The outside-air-cooled container unit developed for this test is expected to have the following benefits.

1. Lower facility costs

Year-round outside-air cooling will reduce air-conditioning equipment costs, and use of the container unit will reduce construction and housing costs. This combination is intended to reduce facility costs by as much as 40% in comparison with traditional data centers, and to reduce the initial capital investment.

2. Shorter installation period

Modularization of the facilities will enable the construction time to be shortened. Because data center facilities can be expanded to meet demand, it will be easy to scale out the cloud environment.

3. Increased efficiency through high-density server mounting

In the average data center today, the maximum power amount is restricted to about 3 KVA per rack, in order to avoid heat problems.

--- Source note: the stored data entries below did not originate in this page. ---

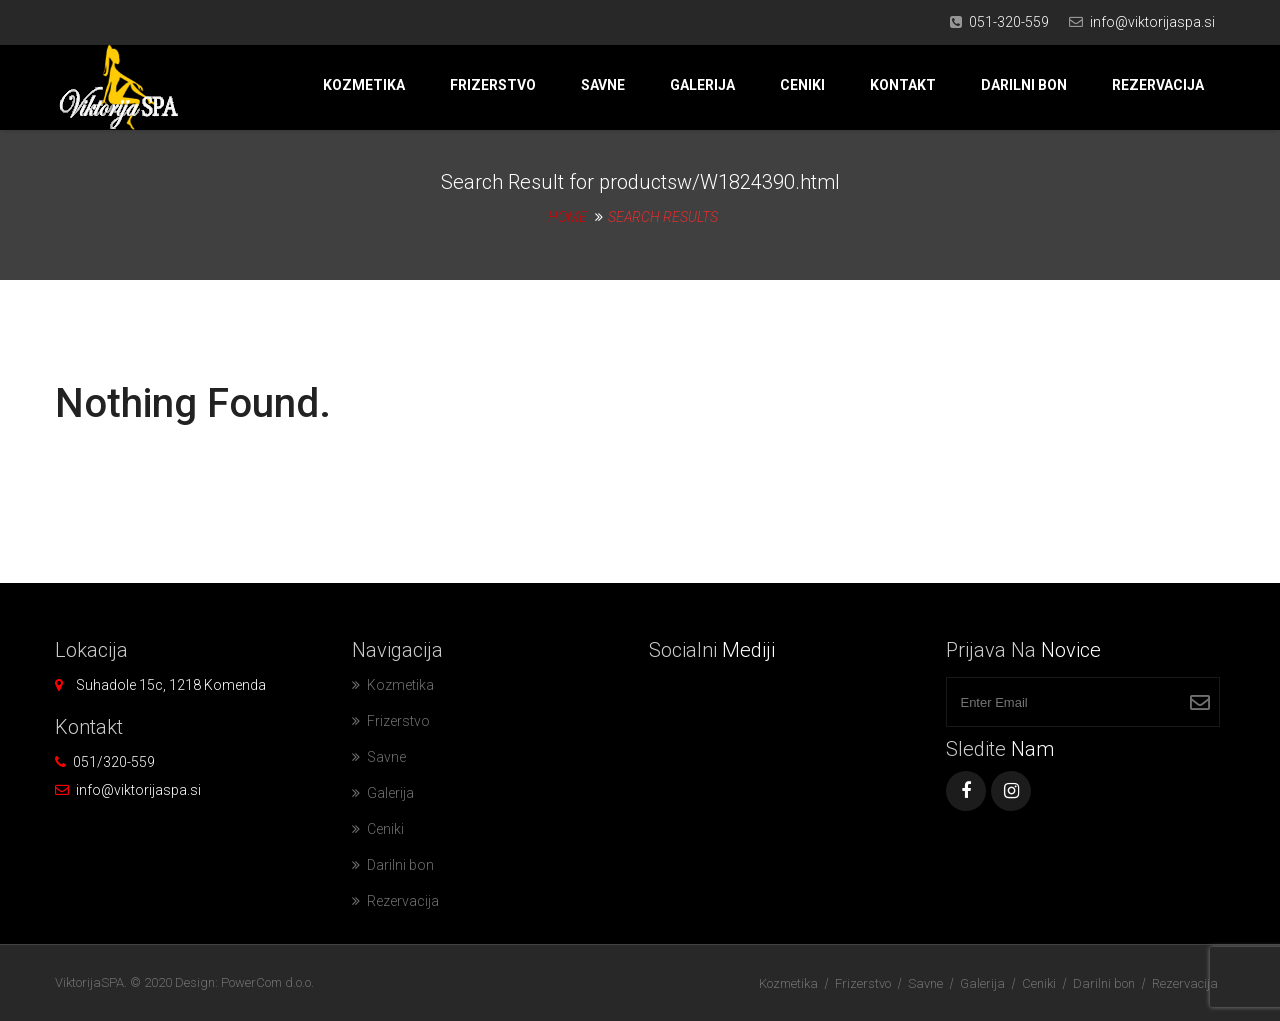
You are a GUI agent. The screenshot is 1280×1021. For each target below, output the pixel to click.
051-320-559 (1009, 22)
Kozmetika (364, 85)
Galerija (702, 85)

With an outside-air-cooled container unit, the increased cooling capacity will allow for up to 10 KVA per rack, making it possible to increase the IT device density to as much as three times that of conventional data centers.

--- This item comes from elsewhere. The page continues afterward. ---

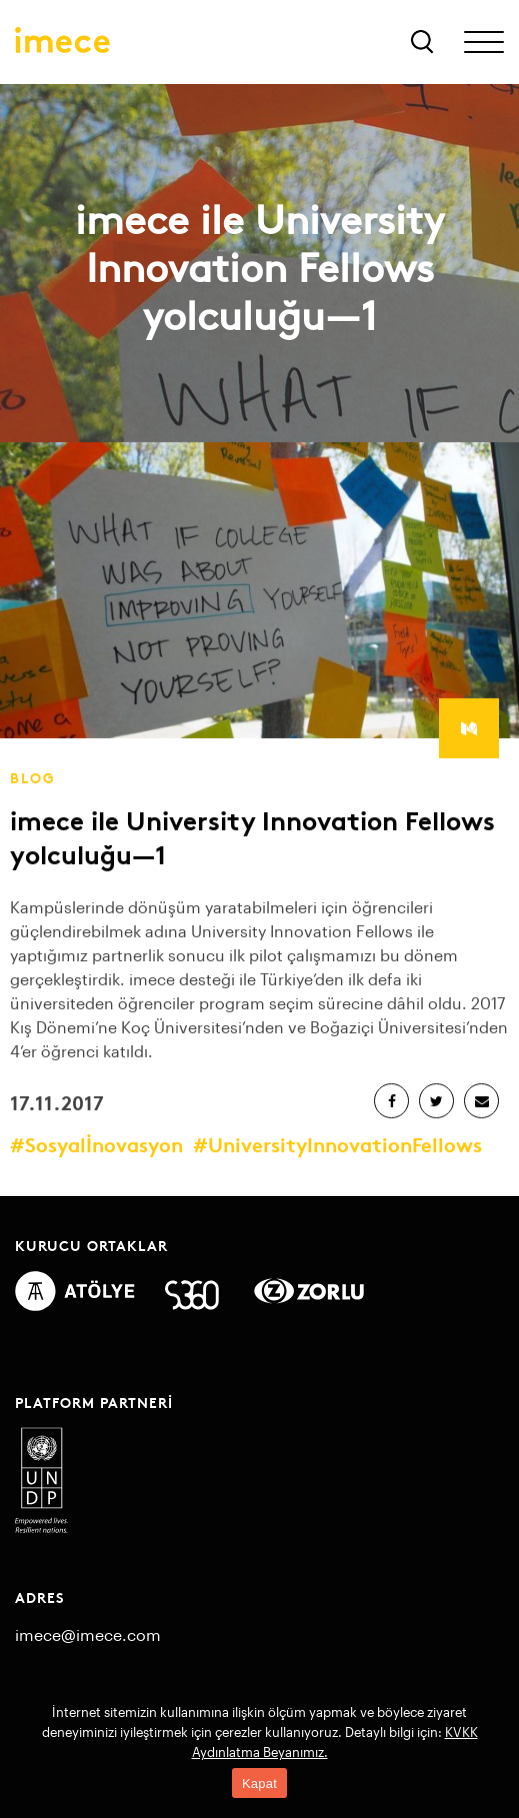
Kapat (259, 1783)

4. Maximizing power efficiency (achieving a PUE of less than 1.2)

The PUE value (*1) indicates the power efficiency of a data center, and today's average data center is said to have a PUE of about 2. The test site will use outside-air-cooling equipment to reduce energy consumption, with the aim of achieving a PUE of 1.2 or better. Commercial data centers that use outside-air-cooled container units can expect a 40% reduction in power consumption, which translates to a 40% reduction in electric power costs. It is also intended that during the commercialization process the use of natural energy sources that eliminate CO2 emissions, such as hydroelectric and solar power, will be investigated.

  1. (*1)Power Usage Effectiveness (PUE): One of the indices used to indicate the energy efficiency of a data center. It is the quotient of the total electric power consumption of the data center divided by the electric power consumption of all the servers and other IT equipment. This index is promoted by industry groups, such as The Green Grid, which promote energy efficiency at data centers.

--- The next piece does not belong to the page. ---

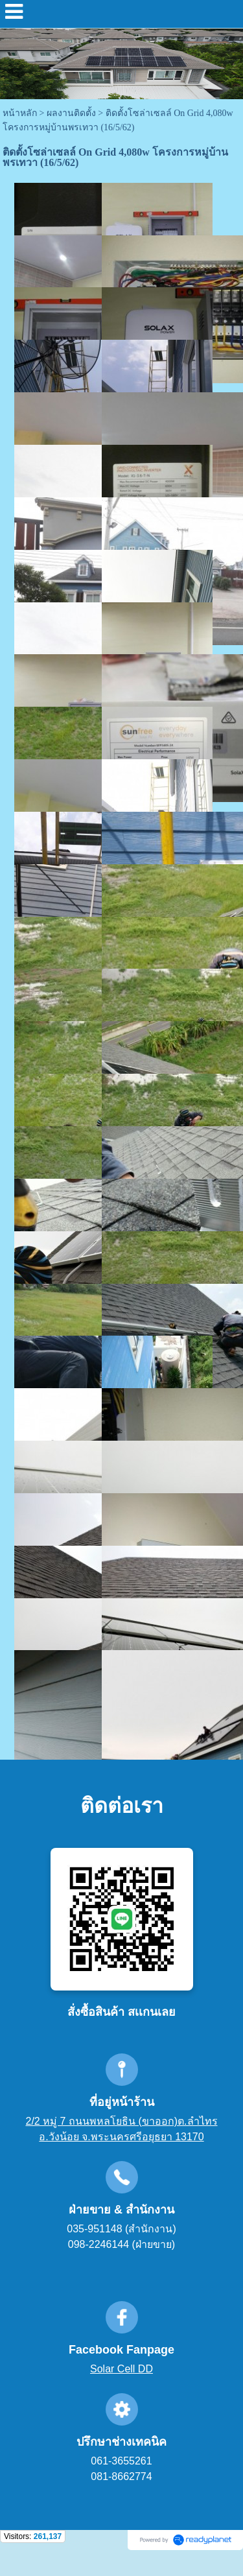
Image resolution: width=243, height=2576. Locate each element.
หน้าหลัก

Electric power is the largest cost factor in data center operation, with about 40% of this going towards the air-conditioning system required to counter the heat generated by the IT equipment. Thus,power shortages and increased cooling efficiency are important issues for today's data centers, and in terms of the promotion of green IT, the creation of energy-efficient data centers is an urgent goal. In addition, the growing need for next-generation data centers that are low-cost and scalable--two cloud characteristics--has inspired this project.

While conducting this test, IIJ will examine the potential for commercialization. The company will begin constructing a commercial system in April 2010 with the goal of putting a data center with 4000 servers into operation by March 2011. This data center will reduce the facility costs of IIJ's cloud service IIJ GIO by 40%, raising IIJ's cost competitiveness and reducing annual CO2 output by about 4000 tons in comparison with conventional data centers. IIJ is considering the eco-data center park concept, which would also enable other service providers, such as SI partners and data center operators, to use the facilities.

The IIJ Group will continue to promote green IT while actively pursuing the development of advanced data centers that have the lower costs and higher energy efficiency that are most appropriate for the cloud environment.